When Roger Sherman came to the Continental Congress from Connecticut, he did not present a very impressive figure. He had a thick New England accent and often gestured energetically with his hands as he spoke. But it wasn’t long before he earned the respect of his fellow representatives. This was partly because he spoke with wisdom and conviction. It was also because of his breadth of life experience.
That experience continued and during his time in Congress. Before he left this world he had served as a lawyer, a surveyor, a member of the Connecticut legislature, a justice of the peace, a judge of the Court of Common Pleas. He had also been superior court judge, treasurer of Yale College, a member of the committee that drafted the Declaration of Independence, and a U. S. Senator.
But it was by his experience in still another profession that he made a deep impression on his colleagues in the fledgling Continental Congress.

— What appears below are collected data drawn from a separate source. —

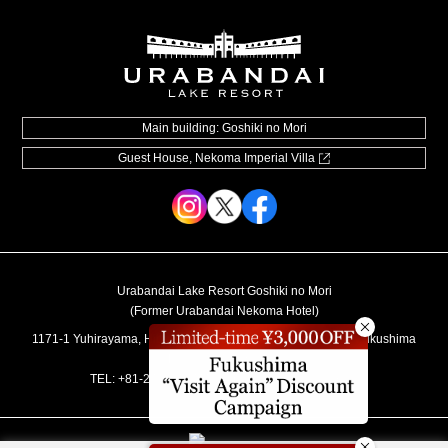
Souvenir shop
Museum map
Lake Cruise in Hibara
Live Camera
Main building: Goshiki no Mori
Guest House, Nekoma Imperial Villa
How to Spend Your Stay
Photo Gallery
Groups and organizations
List of Notice
Urabandai Lake Resort Goshiki no Mori
Video information
(Former Urabandai Nekoma Hotel)
User Guide
1171-1 Yuhirayama, Hibara, Kitashiobara-mura, Yama-gun, Fukushima
Prefecture 969-2701
Regular accommodation rates
TEL:
+81-241-37-1111
／MAIL:
info@lakeresort.jp
Hotel Manners and Rules
Accommodation Terms and Conditions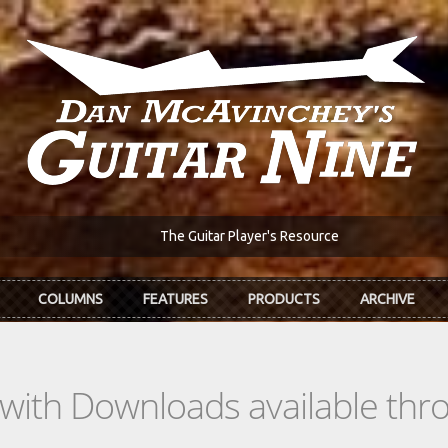
The Guitar Player's Resource
COLUMNS
FEATURES
PRODUCTS
ARCHIVE
s with Downloads available th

During the war, Sherman served on a congressional committee to examine certain expenditures by the army. One of these accounts involved the purchase of shoes. Sherman declared that the army had paid far too much. The price was entirely out of line, he said. Off the top of his head he described the cost of leather and other materials and the amount and value of the time expended in the workmanship. His fellow committee members were taken aback by his minute accounting of the proper price of shoes. That’s when he informed them about his very first profession, the trade he had learned from his father.
He had been a shoemaker.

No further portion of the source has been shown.